Nous avons découvert le risque de longévité, et fini par reconnaître que la durée des retraites est passée d’une dizaine à une trentaine d’années en deux générations.

Nous avons vécu une réelle liquéfaction des marchés, dont nous sentons toujours les contrecoups très réels (étant donné l’ampleur sans précédent de la dette américaine, nous continuerons d’en ressentir les effets pendant longtemps).

Nous avons vu l’apparition de produits financiers plus complexes les uns que les autres : CDO, PCAA, FNB et autres acronymes, dont certains, au final, n’ajoutent aucune valeur (je reste très diplomate ici). Est-ce raisonnable de penser que la volatilité dans les marchés n’a pu qu’être exacerbée par toutes ces vicissitudes? D’un point de vue de gestion des risques, je plaide en faveur d’une certaine prudence à long terme.

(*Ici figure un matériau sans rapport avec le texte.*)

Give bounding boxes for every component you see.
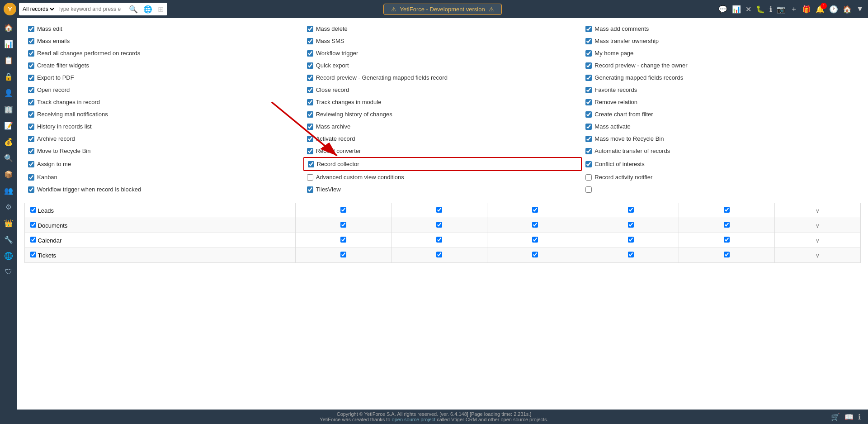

Que faire? Garder à l’esprit la probabilité d’événements extrêmes et gérer les portefeuilles en conséquence. On peut considérer le « tail risk » (le risque provenant de la « queue de distribution » des rendements) comme assurable. On peut ainsi acheter des options de vente sur le S&P 500 américain ou des FNB à découvert sur le marché canadien. Mais cela coûte très cher. C’est qu’une telle position constitue une police d’assurance. Or, une police d’assurance coûte plus cher que ce qu’elle « rapporte » (ce qu’elle donne en probabilité). Si, en plus, une stratégie passive aux risques de marché graves semble nuire aux rendements à long terme des portefeuilles, que reste-t-il?

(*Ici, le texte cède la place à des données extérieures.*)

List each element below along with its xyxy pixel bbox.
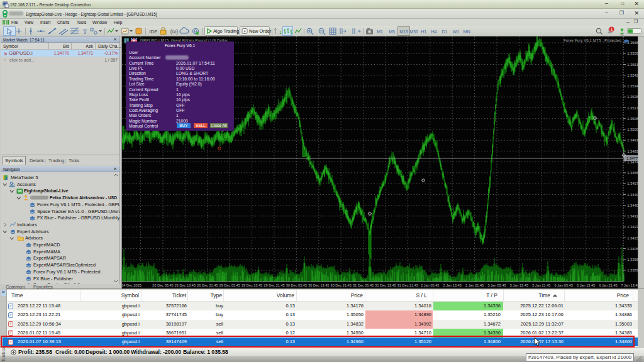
svg-text:Forex Fury V6.1 MT5 - Protecte: Forex Fury V6.1 MT5 - Protected - GBPUSD… [37,202,119,207]
svg-text:Advisors: Advisors [25,235,43,241]
svg-text:1.3559: 1.3559 [627,52,638,55]
svg-text:1.3432: 1.3432 [627,214,638,218]
svg-text:30 Dec 21:45: 30 Dec 21:45 [331,283,352,287]
svg-text:Algo Trading: Algo Trading [213,28,239,34]
svg-text:Indicators: Indicators [17,222,37,228]
svg-text:1: 1 [611,27,613,31]
svg-text:M5: M5 [389,30,395,34]
svg-text:(ω): (ω) [170,28,178,35]
svg-text:26 Dec 21:45: 26 Dec 21:45 [197,283,218,287]
svg-text:1.3406: 1.3406 [627,247,638,251]
svg-text:1.3440: 1.3440 [627,204,638,207]
svg-text:24 Dec 2025: 24 Dec 2025 [122,283,142,287]
svg-text:1.3491: 1.3491 [627,138,638,142]
svg-text:29 Dec 21:45: 29 Dec 21:45 [264,283,284,287]
svg-text:31 Dec 05:45: 31 Dec 05:45 [353,283,374,287]
svg-text:31 Dec 13:45: 31 Dec 13:45 [375,283,396,287]
svg-text:30 Dec 13:45: 30 Dec 13:45 [308,283,329,287]
svg-text:5 Jan 21:45: 5 Jan 21:45 [532,283,550,287]
svg-text:1.3423: 1.3423 [627,225,638,229]
svg-text:1.3500: 1.3500 [627,128,638,131]
svg-text:Petko Zhivkov Aleksandrov - US: Petko Zhivkov Aleksandrov - USD [50,195,117,200]
svg-text:26 Dec 13:45: 26 Dec 13:45 [175,283,196,287]
svg-text:1.3398: 1.3398 [627,258,638,261]
svg-text:1.3551: 1.3551 [627,63,638,67]
svg-text:30 Dec 05:45: 30 Dec 05:45 [286,283,307,287]
svg-text:M15: M15 [399,30,408,34]
svg-text:FX Blue - Publisher - GBPUSD.i: FX Blue - Publisher - GBPUSD.i,Monthly [37,215,119,221]
svg-text:Toolbox: Toolbox [1,346,6,362]
svg-text:5 Jan 05:45: 5 Jan 05:45 [487,283,506,287]
svg-text:1: 1 [279,30,282,35]
svg-text:29 Dec 05:45: 29 Dec 05:45 [219,283,240,287]
svg-text:MetaTrader 5: MetaTrader 5 [11,175,38,180]
svg-text:W1: W1 [453,30,460,34]
svg-text:1.3483: 1.3483 [627,150,638,153]
svg-text:29 Dec 13:45: 29 Dec 13:45 [242,283,262,287]
svg-text:1.3389: 1.3389 [627,268,638,272]
svg-text:D1: D1 [442,30,448,34]
svg-text:1.3466: 1.3466 [627,171,638,175]
svg-text:MN: MN [464,30,470,34]
svg-text:H1: H1 [421,30,427,34]
svg-text:7 Jan 13:45: 7 Jan 13:45 [621,283,638,287]
svg-text:FX Blue - Publisher: FX Blue - Publisher [33,276,73,282]
svg-text:1.3415: 1.3415 [627,236,638,240]
svg-text:1.3477: 1.3477 [626,156,638,160]
svg-text:New Order: New Order [249,28,272,34]
svg-text:6 Jan 05:45: 6 Jan 05:45 [555,283,573,287]
svg-text:ExpertMAPSAR: ExpertMAPSAR [33,255,66,261]
svg-text:6 Jan 21:45: 6 Jan 21:45 [599,283,617,287]
svg-text:1.3525: 1.3525 [627,95,638,99]
svg-text:6 Jan 13:45: 6 Jan 13:45 [577,283,595,287]
svg-text:31 Dec 21:45: 31 Dec 21:45 [397,283,418,287]
svg-text:1.3457: 1.3457 [627,182,638,185]
svg-text:1.3449: 1.3449 [627,193,638,197]
svg-text:1.3542: 1.3542 [627,74,638,77]
svg-text:Expert Advisors: Expert Advisors [17,229,49,234]
svg-text:EightcapGlobal-Live: EightcapGlobal-Live [24,188,69,194]
svg-text:Accounts: Accounts [17,182,36,187]
svg-text:1.3517: 1.3517 [627,106,638,110]
svg-text:Space Tracker EA v1.0 - GBPUSD: Space Tracker EA v1.0 - GBPUSD.i,Monthly [37,209,119,214]
svg-text:M30: M30 [409,30,418,34]
svg-text:IDE: IDE [149,29,157,35]
svg-text:26 Dec 05:45: 26 Dec 05:45 [152,283,173,287]
svg-text:2 Jan 21:45: 2 Jan 21:45 [465,283,484,287]
svg-text:5 Jan 13:45: 5 Jan 13:45 [510,283,528,287]
svg-text:2 Jan 13:45: 2 Jan 13:45 [443,283,462,287]
svg-text:T: T [83,28,87,35]
svg-text:1.3534: 1.3534 [627,84,638,88]
svg-text:M1: M1 [377,30,383,34]
svg-text:ExpertMAPSARSizeOptimized: ExpertMAPSARSizeOptimized [33,262,96,268]
svg-text:H4: H4 [431,30,437,34]
svg-text:2 Jan 05:45: 2 Jan 05:45 [421,283,439,287]
svg-text:IVI: IVI [621,33,624,36]
svg-text:ExpertMAMA: ExpertMAMA [33,249,60,255]
svg-text:ExpertMACD: ExpertMACD [33,242,60,248]
svg-text:1.3508: 1.3508 [627,117,638,121]
svg-text:Forex Fury V6.1 MT5 - Protecte: Forex Fury V6.1 MT5 - Protected [33,269,101,275]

Une stratégie active pourrait donc être utile.

Dans le document Chasing Your Own Tail, les gestionnaires d’AQR Capital, Nielsen, Villalon et Berger1, en présentent cinq. Bien que leur analyse porte sur le marché américain, la vérification des résultats corrélés pour le marché canadien pourrait s’avérer intéressante!

  • Diversifier selon le risque et non pas selon les rendements. Ainsi, dans un portefeuille standard (60 % actions, 40 % obligations), 90 % du risque vient des actions. On peut diversifier autrement ce risque, tel qu’expliqué dans les points qui suivent.
  • Gérer la volatilité de manière active : c’est que la volatilité est persistante, et selon les auteurs une moyenne de volatilité sur les trois mois passés prédit assez bien la volatilité sur le mois à venir.
  • Envisager les placements (dont les placements alternatifs) à faible corrélation, en particulier les contrats à terme gérés (managed futures).
  • Concentrer le compartiment actions sur les titres à faible bêta, ceux-ci présentant un rapport rendement/risque supérieur tout en permettant d’obtenir la prime de marché.
  • Développer un plan de gestion du risque pour le portefeuille avant que la crise ne frappe.

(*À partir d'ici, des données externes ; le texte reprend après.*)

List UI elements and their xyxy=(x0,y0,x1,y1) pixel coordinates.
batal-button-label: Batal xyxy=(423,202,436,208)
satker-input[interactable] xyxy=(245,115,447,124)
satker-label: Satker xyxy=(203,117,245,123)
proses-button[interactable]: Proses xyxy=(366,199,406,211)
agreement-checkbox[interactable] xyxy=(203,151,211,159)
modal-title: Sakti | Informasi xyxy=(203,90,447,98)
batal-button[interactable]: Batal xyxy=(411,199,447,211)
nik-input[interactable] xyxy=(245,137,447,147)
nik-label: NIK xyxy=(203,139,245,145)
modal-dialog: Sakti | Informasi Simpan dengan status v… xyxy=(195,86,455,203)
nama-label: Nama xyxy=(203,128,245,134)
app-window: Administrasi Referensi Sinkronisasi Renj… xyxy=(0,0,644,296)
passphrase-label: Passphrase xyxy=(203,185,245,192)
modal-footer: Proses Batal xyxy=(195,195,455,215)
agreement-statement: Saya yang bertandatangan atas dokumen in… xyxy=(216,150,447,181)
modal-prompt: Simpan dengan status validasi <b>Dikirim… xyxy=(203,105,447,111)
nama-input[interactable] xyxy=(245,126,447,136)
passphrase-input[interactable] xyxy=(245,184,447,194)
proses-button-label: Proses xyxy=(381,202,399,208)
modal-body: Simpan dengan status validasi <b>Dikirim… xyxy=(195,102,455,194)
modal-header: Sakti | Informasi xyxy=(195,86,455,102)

Comme l’économie réelle est préoccupante, nous devons impérativement intégrer une stratégie active, de même que les risques extrêmes, dans notre façon de réfléchir aux marchés financiers et à la construction de portefeuilles… Enfin, je le crois. Et vous?


Pierre Saint-Laurent, CFA, CAIA, FRM, CFE, est maître d’enseignement et responsable du DESS en professions financières à HEC Montréal. On le joint à Pierre.Saint-Laurent@HEC.ca.

1 Lars Nielsen, Daniel Villalon et Adam Berger, Chasing Your Own Tail (Risk). AQR Capital Management, été 2011.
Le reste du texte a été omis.